EXERCISE OBJECTIVE ▸
Tell how many lines in the data contain the string "francisco", using a single number as the whole reply.

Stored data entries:
<<<<

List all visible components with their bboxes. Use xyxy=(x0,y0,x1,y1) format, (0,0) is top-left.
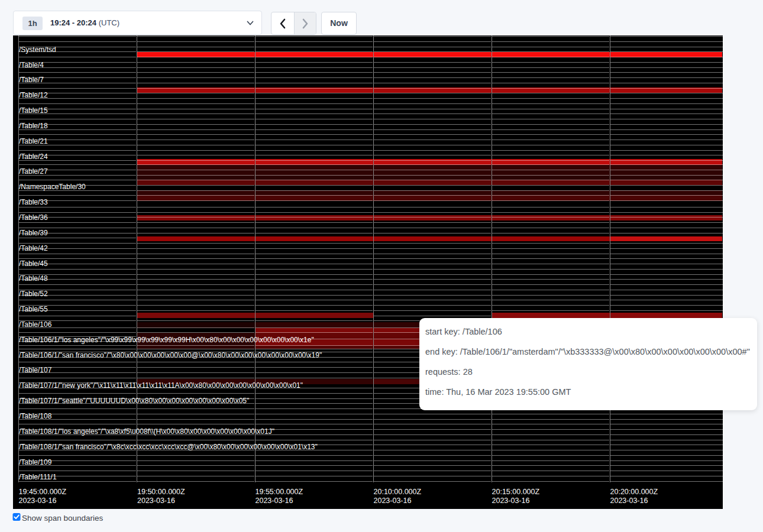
svg-text:/Table/106/1/"los angeles"/"\x: /Table/106/1/"los angeles"/"\x99\x99\x99… xyxy=(19,336,314,344)
svg-text:/Table/107/1/"new york"/"\x11\: /Table/107/1/"new york"/"\x11\x11\x11\x1… xyxy=(19,381,303,390)
svg-text:2023-03-16: 2023-03-16 xyxy=(19,497,57,505)
svg-text:/Table/106: /Table/106 xyxy=(19,320,52,329)
svg-text:/Table/21: /Table/21 xyxy=(19,137,48,145)
svg-text:19:50:00.000Z: 19:50:00.000Z xyxy=(137,488,185,496)
svg-text:/System/tsd: /System/tsd xyxy=(19,46,56,54)
svg-text:/Table/33: /Table/33 xyxy=(19,198,48,206)
svg-text:19:45:00.000Z: 19:45:00.000Z xyxy=(19,488,67,496)
svg-text:/Table/108/1/"los angeles"/"\x: /Table/108/1/"los angeles"/"\xa8\xf5\u00… xyxy=(19,427,274,436)
svg-text:19:55:00.000Z: 19:55:00.000Z xyxy=(256,488,303,496)
svg-text:2023-03-16: 2023-03-16 xyxy=(610,497,648,505)
svg-text:/Table/107/1/"seattle"/"UUUUUU: /Table/107/1/"seattle"/"UUUUUUD\x00\x80\… xyxy=(19,397,249,405)
svg-text:20:20:00.000Z: 20:20:00.000Z xyxy=(610,488,658,496)
svg-text:2023-03-16: 2023-03-16 xyxy=(374,497,412,505)
svg-text:/Table/42: /Table/42 xyxy=(19,244,48,252)
svg-text:/Table/108: /Table/108 xyxy=(19,412,52,420)
svg-text:/Table/108/1/"san francisco"/": /Table/108/1/"san francisco"/"\x8c\xcc\x… xyxy=(19,443,318,451)
svg-text:/Table/48: /Table/48 xyxy=(19,274,48,283)
svg-text:/Table/109: /Table/109 xyxy=(19,458,52,466)
svg-text:/Table/39: /Table/39 xyxy=(19,229,48,237)
svg-text:/Table/7: /Table/7 xyxy=(19,76,44,84)
svg-text:/Table/106/1/"san francisco"/": /Table/106/1/"san francisco"/"\x80\x00\x… xyxy=(19,351,322,359)
svg-text:/Table/111/1: /Table/111/1 xyxy=(19,473,57,481)
svg-text:/NamespaceTable/30: /NamespaceTable/30 xyxy=(19,183,86,191)
svg-text:20:15:00.000Z: 20:15:00.000Z xyxy=(492,488,540,496)
svg-text:2023-03-16: 2023-03-16 xyxy=(256,497,293,505)
svg-text:/Table/18: /Table/18 xyxy=(19,122,48,130)
svg-text:/Table/52: /Table/52 xyxy=(19,290,48,298)
svg-text:/Table/27: /Table/27 xyxy=(19,167,48,176)
svg-text:/Table/12: /Table/12 xyxy=(19,91,48,99)
svg-text:20:10:00.000Z: 20:10:00.000Z xyxy=(374,488,422,496)
svg-text:/Table/15: /Table/15 xyxy=(19,106,48,115)
svg-text:/Table/107: /Table/107 xyxy=(19,366,52,374)
svg-text:/Table/4: /Table/4 xyxy=(19,61,44,69)
svg-text:/Table/45: /Table/45 xyxy=(19,259,48,268)
svg-text:/Table/24: /Table/24 xyxy=(19,153,48,161)
svg-text:/Table/36: /Table/36 xyxy=(19,213,48,222)
svg-text:2023-03-16: 2023-03-16 xyxy=(137,497,175,505)
svg-text:/Table/55: /Table/55 xyxy=(19,305,48,313)
svg-text:2023-03-16: 2023-03-16 xyxy=(492,497,530,505)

>>>>

REPLY TO THE EXERCISE ▸
2